- Assignment
Could you give the number of lines in the entries below that contain the word "Adolescência"? Only the number is wanted.

Records excerpted from a collection:
· · ·

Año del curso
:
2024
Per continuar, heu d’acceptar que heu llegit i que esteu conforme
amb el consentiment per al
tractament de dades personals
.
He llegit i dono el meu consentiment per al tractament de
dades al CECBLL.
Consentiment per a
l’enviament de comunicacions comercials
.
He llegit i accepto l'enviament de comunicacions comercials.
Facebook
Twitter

· · ·

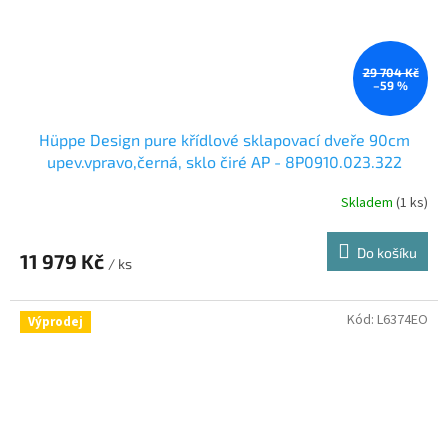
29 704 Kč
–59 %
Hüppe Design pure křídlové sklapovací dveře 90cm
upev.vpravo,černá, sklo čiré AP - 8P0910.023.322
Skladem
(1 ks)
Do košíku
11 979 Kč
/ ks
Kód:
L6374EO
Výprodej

· · ·

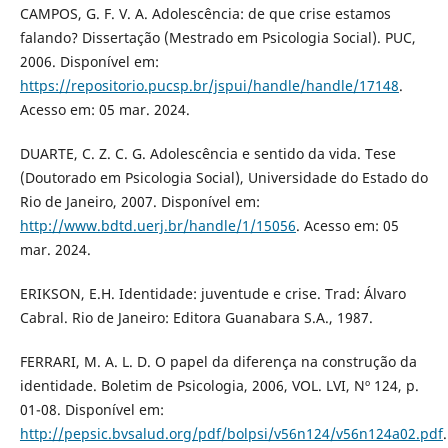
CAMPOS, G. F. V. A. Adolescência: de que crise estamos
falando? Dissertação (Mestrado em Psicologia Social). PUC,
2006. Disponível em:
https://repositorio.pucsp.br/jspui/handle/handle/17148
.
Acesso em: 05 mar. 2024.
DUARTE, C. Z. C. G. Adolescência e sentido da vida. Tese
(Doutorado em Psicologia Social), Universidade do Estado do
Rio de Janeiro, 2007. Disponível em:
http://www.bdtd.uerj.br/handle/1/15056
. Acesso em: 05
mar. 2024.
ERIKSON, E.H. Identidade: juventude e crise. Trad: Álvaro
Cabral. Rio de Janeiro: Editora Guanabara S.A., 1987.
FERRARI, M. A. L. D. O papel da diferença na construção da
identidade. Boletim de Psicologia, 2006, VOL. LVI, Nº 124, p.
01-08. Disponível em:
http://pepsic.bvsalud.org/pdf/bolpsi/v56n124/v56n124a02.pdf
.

· · ·

- Exercise result
2